L’Intervista a Balz Spörri, coautore di «Die Schweizer KZ-Häftlinge» («I prigionieri svizzeri dei campi di concentramento, vittime dimenticate del Terzo Reich»), volume sui carcerati svizzeri nei campi di concentramento edito da NZZ Libro (2019)
Chi erano gli svizzeri che finirono in campi di concentramento nazisti?
«Facciamo una premessa: nessuno venne arrestato e deportato dalla Svizzera. La maggior parte erano svizzeri che abitavano all’estero, soprattutto in Francia, ma anche nei Paesi del Benelux, in Grecia, Germania, Austria e Italia. Molti fra quelli che furono arrestati in Francia erano ebrei. In generale, buona parte era affiliata alla resistenza anti-nazista. Alcuni erano omosessuali. Poi ci sono stati anche casi di Sinti e Rom. Su di loro non si trovano praticamente fonti».
Non era possibile per la Confederazione aiutare questi svizzeri?
«Quando la Gestapo o la Polizia arrestava qualcuno, i familiari solitamente si riferivano al consolato più vicino.
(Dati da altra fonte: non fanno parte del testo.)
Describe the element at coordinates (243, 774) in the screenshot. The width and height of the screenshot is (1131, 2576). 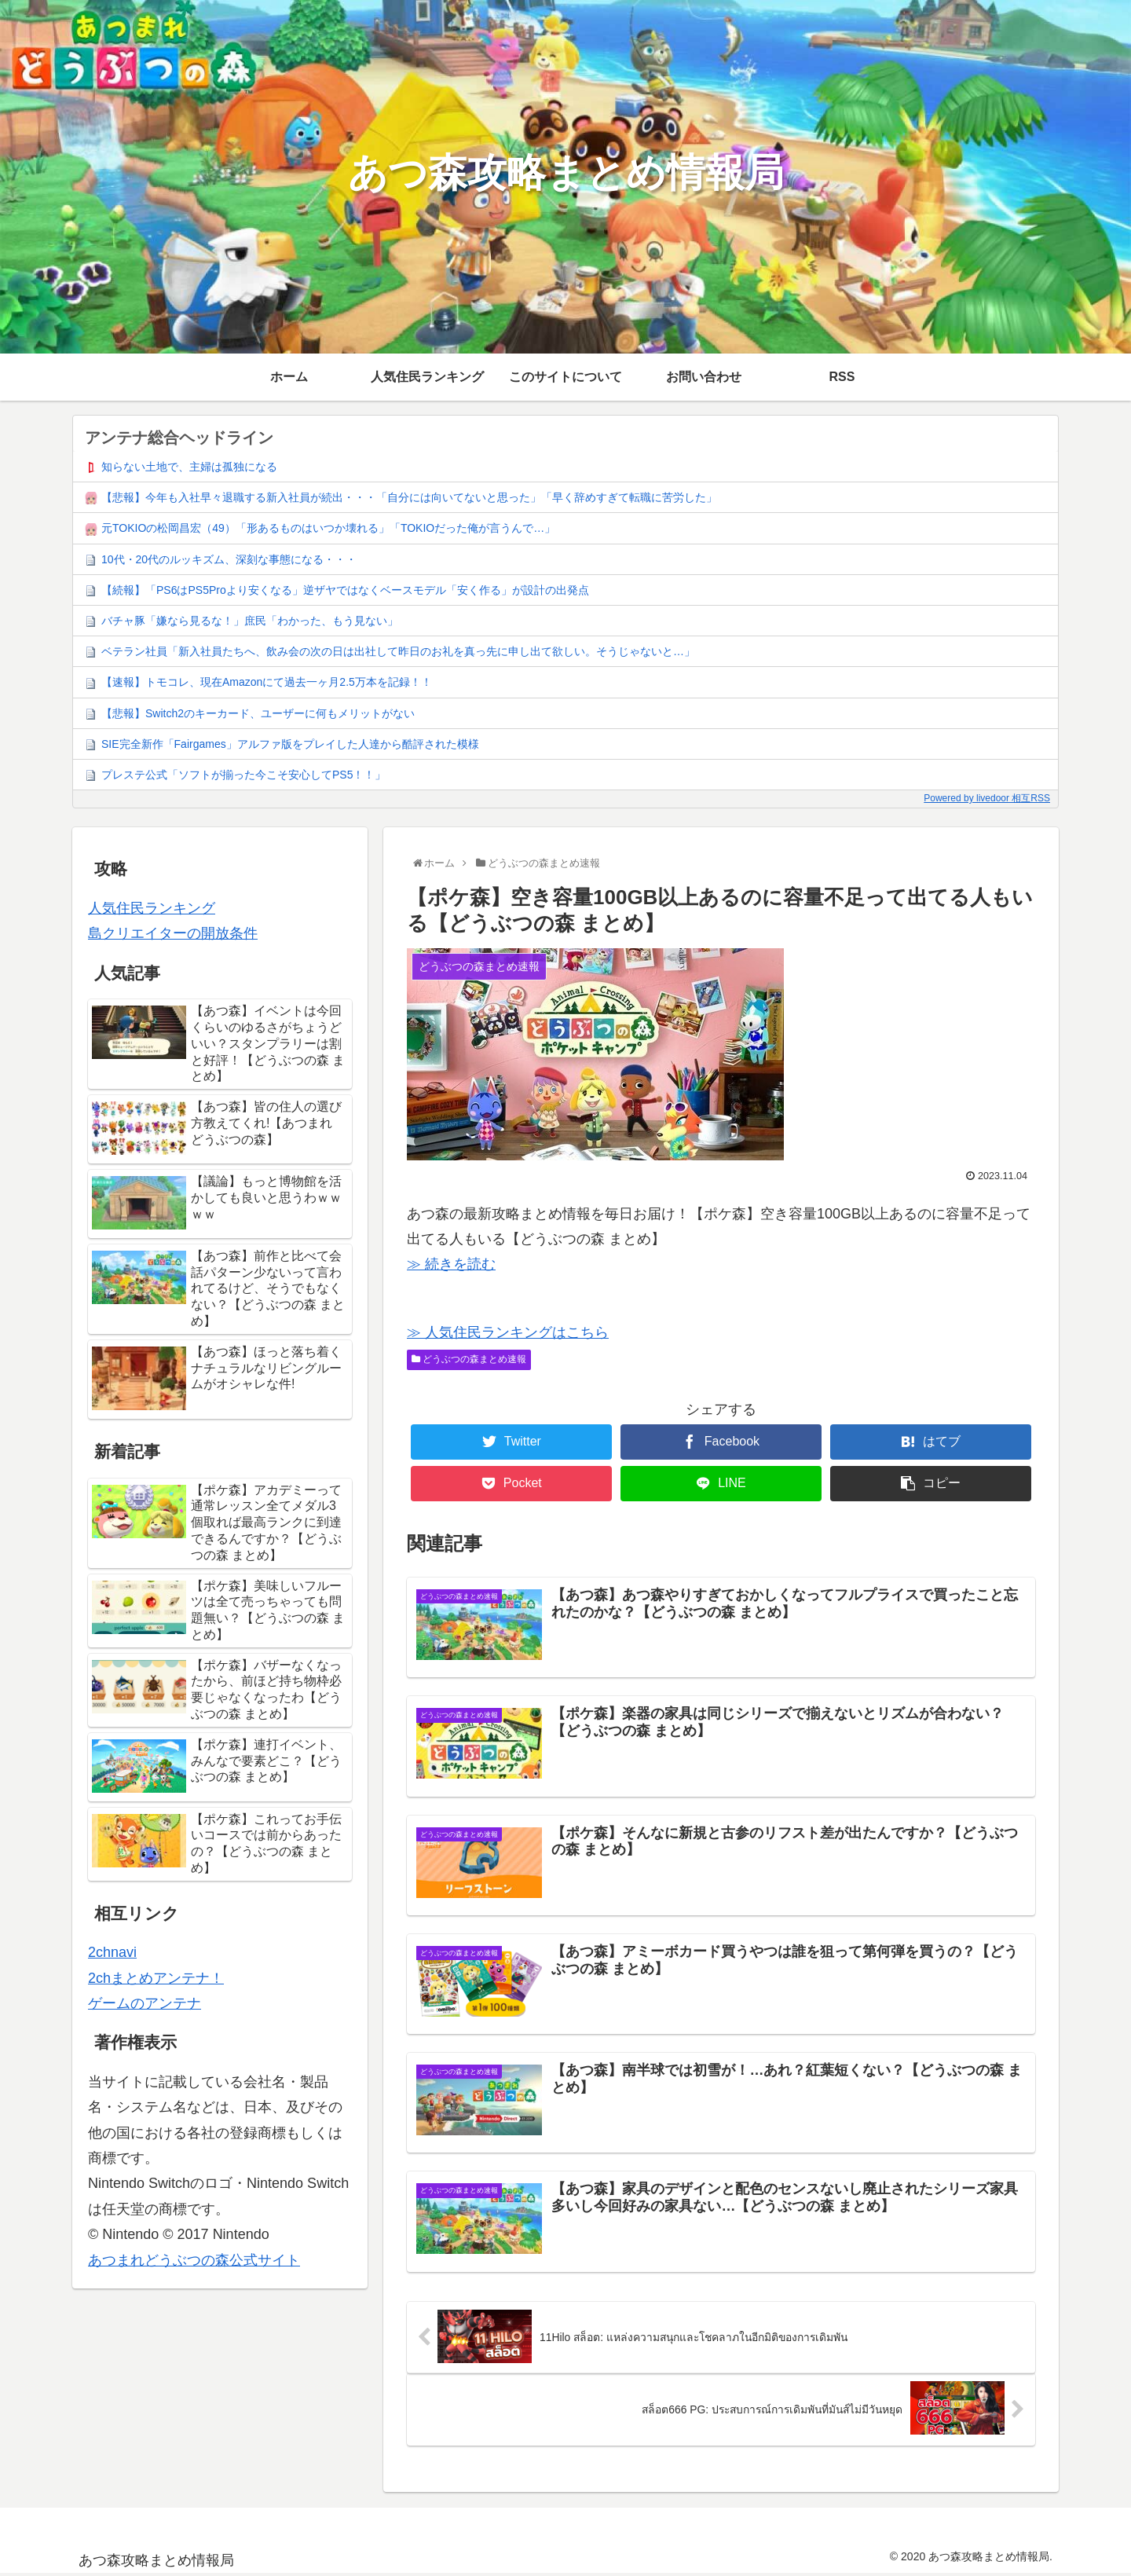
I see `プレステ公式「ソフトが揃った今こそ安心してPS5！！」` at that location.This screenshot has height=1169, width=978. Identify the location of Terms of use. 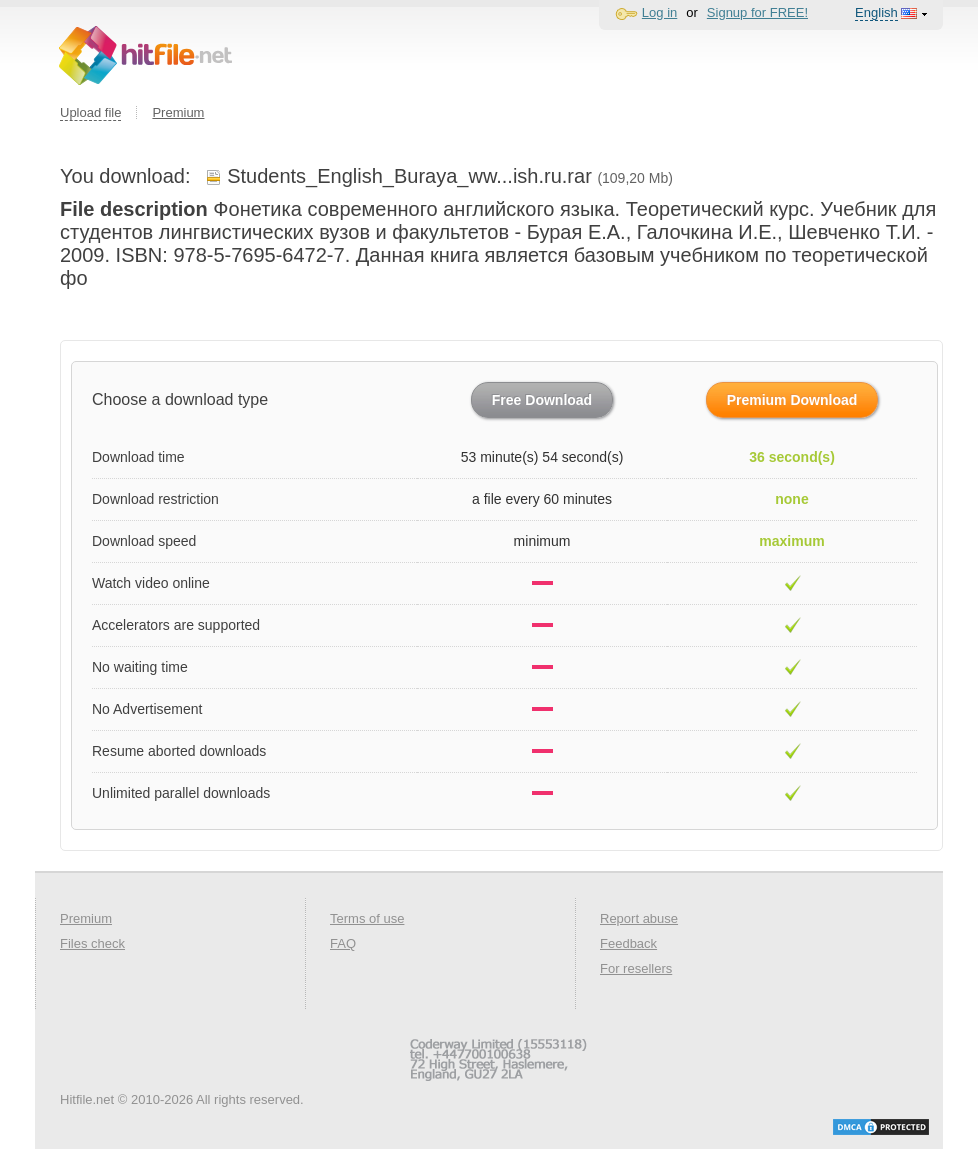
(367, 918).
Se, quando questo si metteva all’opera, il prigioniero si trovava ancora nella nazione della cattura, c’era una chance di salvarlo. Le possibilità svanivano una volta deportato. Quello che emerge dalle ricerche è che i consolati non agivano tutti allo stesso modo. Alcuni facevano molto per tutelare i cittadini elvetici. Come il consolato a Trieste. Altri non sembravano essere così interessati a farlo. Un ruolo importante lo ha coperto anche l’ambasciatore a Berlino Hans Frölicher, diplomatico parecchio controverso. Secondo noi (Spörri e gli altri coautori del libro descritto sopra, ndr) la Svizzera avrebbe potuto fare di più. Il Dipartimento federale degli affari esteri si è dimostrato a lungo disinteressato. L’argomento principale di Frölicher era che la Svizzera avrebbe potuto sopravvivere al conflitto se non avesse calpestato troppo i piedi a Hitler. Un argomento che all’epoca aveva influenzato il Consiglio federale».
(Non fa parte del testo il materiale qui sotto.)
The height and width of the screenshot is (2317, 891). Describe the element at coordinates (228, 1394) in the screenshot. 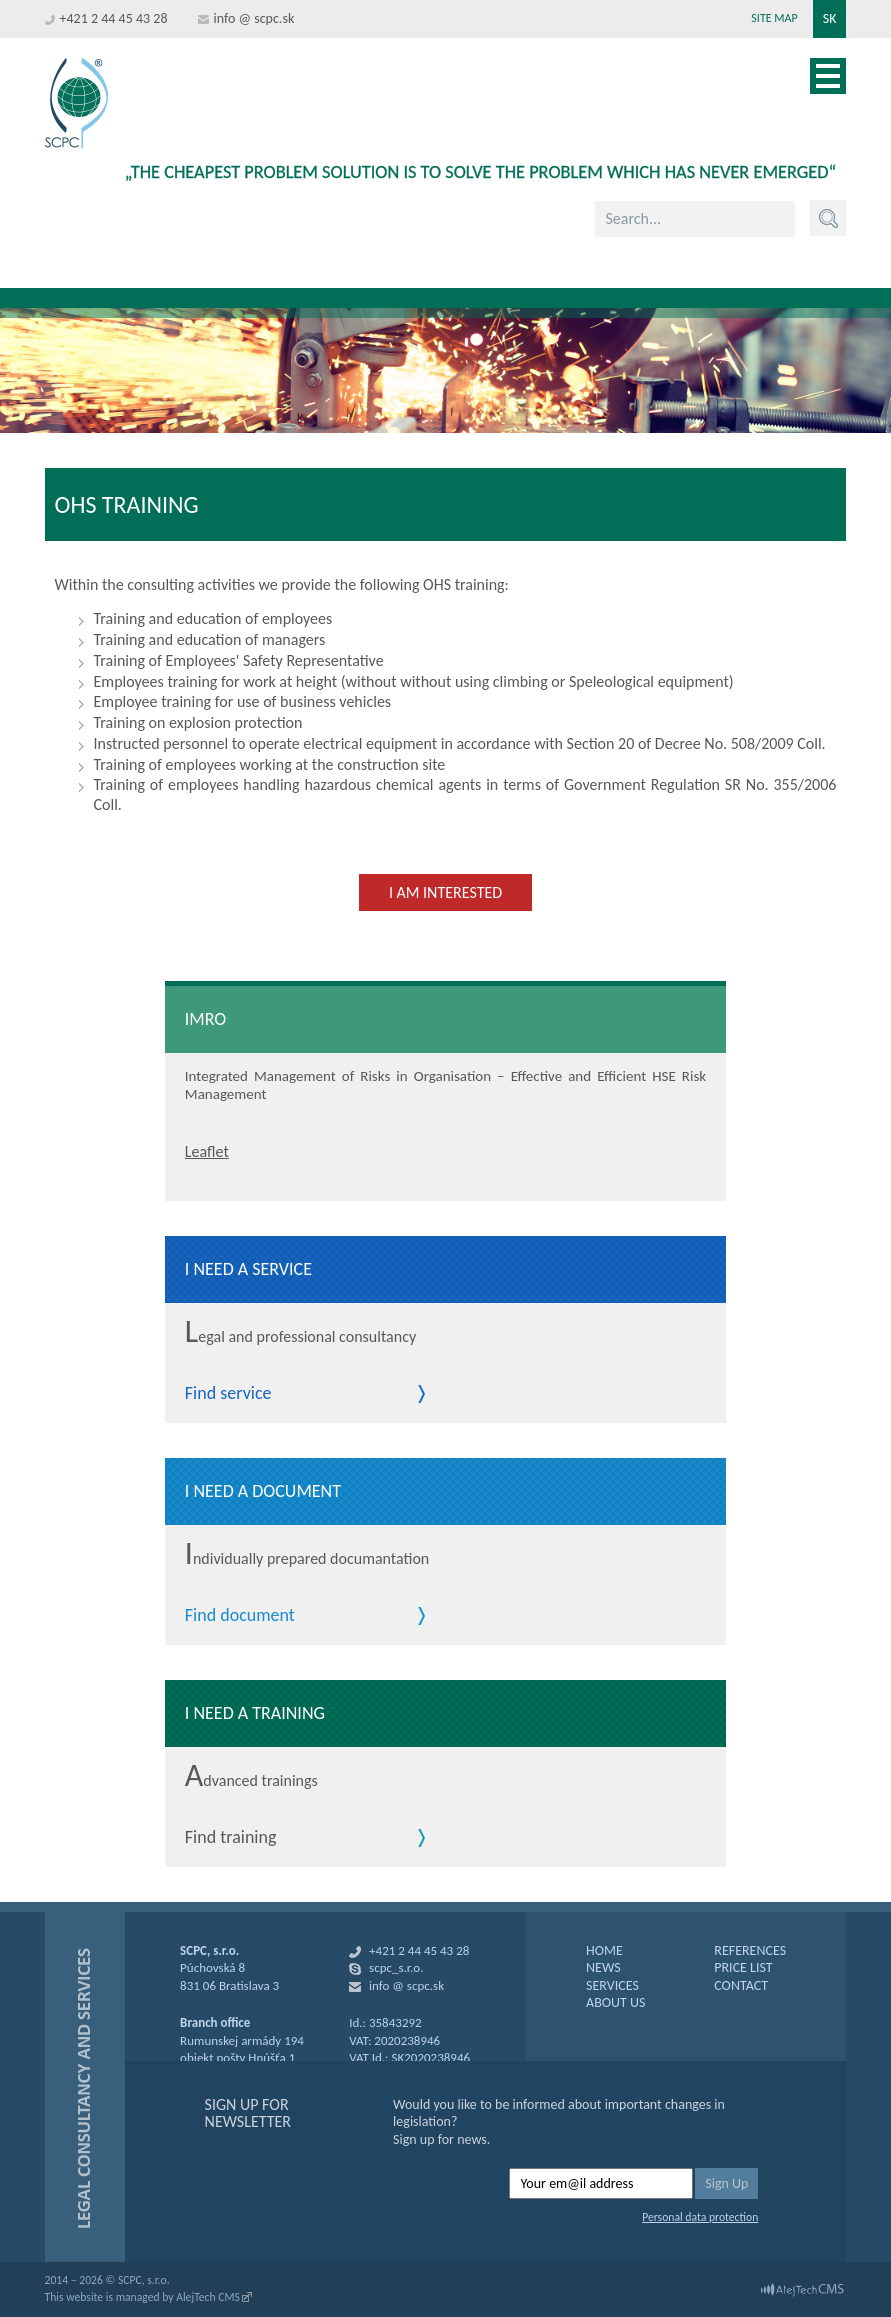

Cosa ha portato lei e gli altri autori del suo libro a fare ricerca su questo tema?
«Nel 2014 ho visitato il campo di concentramento di Buchenwald. Quasi per caso vidi una targa commemorativa che riportava le nazionalità di tutti gli imprigionati. Arrivato alla lettera “S” rimasi stupito: anche la Svizzera era citata. Ho studiato storia. Eppure di vittime svizzere del nazismo non ne avevo mai sentito parlare. Così mi misi ad indagare. Scoprii presto che di letteratura ce n’era poca. All’inizio non avevo nessuna idea di quanti sarebbero potuti essere stati i casi svizzeri. Alla fine rimasi esterrefatto dalla quantità».
Come mai è stato un tema così poco affrontato dagli studiosi?
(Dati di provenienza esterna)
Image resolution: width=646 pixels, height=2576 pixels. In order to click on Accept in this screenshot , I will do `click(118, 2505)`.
«Subito dopo la guerra, fra il 1945 e il 1946, c’era interesse sul tema. Le testimonianze dei sopravvissuti erano molto richieste. I superstiti tenevano conferenze. I media ne riferivano. Ma poco dopo, nel 1947, iniziò la guerra fredda, e il passato iniziò a interessare di meno. Negli anni ’90 ci fu di nuovo attenzione verso il ruolo della Svizzera, il comportamento delle autorità e della piazza finanziaria nei confronti del regime nazista e delle sue vittime. Dopo il cosiddetto rapporto Bergier, pubblicato a inizio anni 2000, in cui si faceva luce sulle responsabilità della Confederazione (il trattamento che la Svizzera riservò ai rifugiati, la sua collaborazione con il regime nazista e la mancata diligenza nella restituzione degli averi depositati dalle vittime del nazismo, ndr), in Svizzera si è percepita una certa stanchezza rispetto al tema, che non si è più affrontato. Bisogna anche dire che i sopravvissuti svizzeri tornarono per lo più nei loro Paesi d’origine dopo la guerra, cioè principalmente in Francia. Lì si sono uniti in cosiddetti amicales. Questo non è stato il caso della Svizzera stessa. Spesso le vittime del nazismo non hanno nemmeno ricevuto il sostegno che avrebbero dovuto ricevere. Penso alla storia di Albert Mülli, uno dei più conosciuti sopravvissuti svizzeri all’Olocausto, che aveva difficoltà a trovare un lavoro. Era in qualche modo discriminato, guardato con sospetto perché era stato in un campo di concentramento. “Auschwitz non è in Svizzera“, cita una famosa frase di Delamuraz. L’Olocausto viene spesso ancora percepito come qualcosa che ha coinvolto solo gli altri Paesi».